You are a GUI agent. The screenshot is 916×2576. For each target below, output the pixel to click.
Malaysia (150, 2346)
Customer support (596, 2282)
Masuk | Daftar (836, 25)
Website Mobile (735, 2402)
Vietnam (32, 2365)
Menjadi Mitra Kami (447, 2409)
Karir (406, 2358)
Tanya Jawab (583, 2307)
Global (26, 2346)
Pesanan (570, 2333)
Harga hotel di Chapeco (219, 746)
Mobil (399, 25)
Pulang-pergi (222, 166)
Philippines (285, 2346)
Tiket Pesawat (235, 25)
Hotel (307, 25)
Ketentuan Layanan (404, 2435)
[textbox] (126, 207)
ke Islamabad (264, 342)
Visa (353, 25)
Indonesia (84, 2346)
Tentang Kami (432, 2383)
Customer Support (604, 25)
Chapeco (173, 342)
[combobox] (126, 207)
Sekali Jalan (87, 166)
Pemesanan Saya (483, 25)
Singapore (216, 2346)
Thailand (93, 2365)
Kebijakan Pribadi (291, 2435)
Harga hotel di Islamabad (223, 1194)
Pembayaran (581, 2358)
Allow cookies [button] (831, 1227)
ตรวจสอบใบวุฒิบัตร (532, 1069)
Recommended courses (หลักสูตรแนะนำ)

[Activity] Using the entries above, restate word for word every line from the one that contains "Indonesia (84, 2346)" through the last.

[Answer section]
Indonesia (84, 2346)
Tentang Kami (432, 2383)
Customer Support (604, 25)
Chapeco (173, 342)
[combobox] (126, 207)
Sekali Jalan (87, 166)
Pemesanan Saya (483, 25)
Singapore (216, 2346)
Thailand (93, 2365)
Kebijakan Pribadi (291, 2435)
Harga hotel di Islamabad (223, 1194)
Pembayaran (581, 2358)
Allow cookies [button] (831, 1227)
ตรวจสอบใบวุฒิบัตร (532, 1069)
Recommended courses (หลักสูตรแนะนำ)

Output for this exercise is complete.